本学の研究・教育の水準を維持するためには,ますます「資金運用」の重要性が増していると言えます。とはいえ,空前の低金利の中では利息収入を増やすことは大変困難な状況です。今回は,普段あまり話題に上ることのないこのような点をご紹介しつつ,皆さんに「資金運用」のあり方についてご理解いただければと思います。
海外の大学の資金運用は?
5年ほど前の新聞記事にこのような話題がありました。
「米国の調査によると,ハーバード大学の3.8兆円,エール大学の2.5兆円,スタンフォード大学の1.9兆円など,資産運用のために単独で1兆円以上の基金を持つ大学が6校もあった。金融工学を駆使し,金融派生商品やヘッジファンドなどにも投資して,それぞれ年18〜28%の投資収益を上げていた。」
基金の高額さ,ハイリスク・ハイリターンの運用,さらには多様な保有資産内容から運用スタッフの数に驚きましたが,米国の大学における資金運用のスタートが300年前であることを知り,あるいは大学自体が寄附で建学された経緯を知るにつけ,納得するところもありました。
他方日本では,大手私立大学になると1,000億円前後の金融資産を保有していますが,これも,これらの大学の100年を超える歴史や建学の状況を見ると納得できるものです。この期間,これら大手私立大学は,卒業生の結束を固めつつ寄附金を集めることに力を入れてきています。資金運用は,まず寄附集めから始まるということでしょう。
国立大学はどうでしょうか。本学も140年近い歴史がありますが,常に国家予算の中で研究・教育費が賄われてきたこともあり,先生方の研究資金は別として,大学としての寄附集めは創基として行われる事業の一時的なものであり,また資金運用にもさほど関心は払われませんでした。
こうして米国,日本の私立大学に比べてみると,建学の時から始まる寄附金集めの歴史の差が国立大学の資金運用にも現れていることがわかります。
もっとも,状況は変わりつつあります。本学の「北大フロンティア基金」は50億円を目指して平成18年10月にスタートし,8年目には累計28億円を超えて,新渡戸カレッジ生への支援も始めました。「千里の道も一歩から」。今は折り返しといったところでしょうか,今後も着実に歩み続けたいと思います。
運用方法は?
集まった基金をどのように運用するかについても簡単に触れておきます。
本学には,「北大フロンティア基金」以外にも国からの運営費交付金,競争的資金,先生方の奨学金など多様な資金が入ってきますが,大学に入金されてから資金執行まで当然タイムラグがあります。
そこで,資金の出入りを正確に把握・予測し,支出までの資金滞留を見極めるのが第一に重要となり,次に預金から国債など金融資産の中から何を選択しどのくらいの期間運用するかが重要になります。最後に銀行,証券会社に運用条件を提案し入札を行う手順です。
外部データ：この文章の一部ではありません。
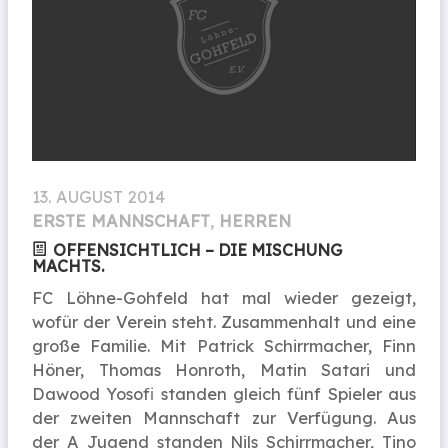
13. AUGUST 2014
ERSTE MANNSCHAFT
,
HERREN
OFFENSICHTLICH – DIE MISCHUNG
MACHTS.
FC Löhne-Gohfeld hat mal wieder gezeigt,
wofür der Verein steht. Zusammenhalt und eine
große Familie. Mit Patrick Schirrmacher, Finn
Höner, Thomas Honroth, Matin Satari und
Dawood Yosofi standen gleich fünf Spieler aus
der zweiten Mannschaft zur Verfügung. Aus
der A Jugend standen Nils Schirrmacher, Tino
平成16年4月の国立大学法人化後,本学においては,1年以内の短期,1年超の長期に分けて資金運用を行っており,平成24年度の延べ運用額は1,237億円(1回の運用額×運用回数),平成24年度末の保有金融資産は219億円です。利息収入は5,900万円ですが,ピーク時の平成20年度の運用収益が2億円ですので,今はその3割程度という状況です。
これからの展開
法人化後,資産運用体制の整備・規定の制定などを進めながら実務の幅を広げてきましたが,現下の低金利だけは妙策がありません。少し金利の高い長期の国債を購入して当面の利息収入を確保するのか,あるいはいずれ景気上昇に伴って着実に上がるであろう金利に備え短期の金融資産を購入するのか判断が必要です。大学の研究・教育の水準を維持するために,このような努力がなされています。
もっとも,原点を忘れてはいけません。利息収入も大事ですが,米国の大学や国内の私立大学の資金集めの苦労や多様さを参考にしつつ,卒業生を中心とした関係の方々にまずは大学の現状をお知らせし,関心を持っていただくことが重要かと考えています。そして,そうした関心を本学への寄附に繋げていくという,迂遠な様でありますが確実な道を歩み,「北大フロンティア基金」のさらなる積み増しを図ることが,今後の本学の研究と教育を守っていくためにも大事かと思っている次第です。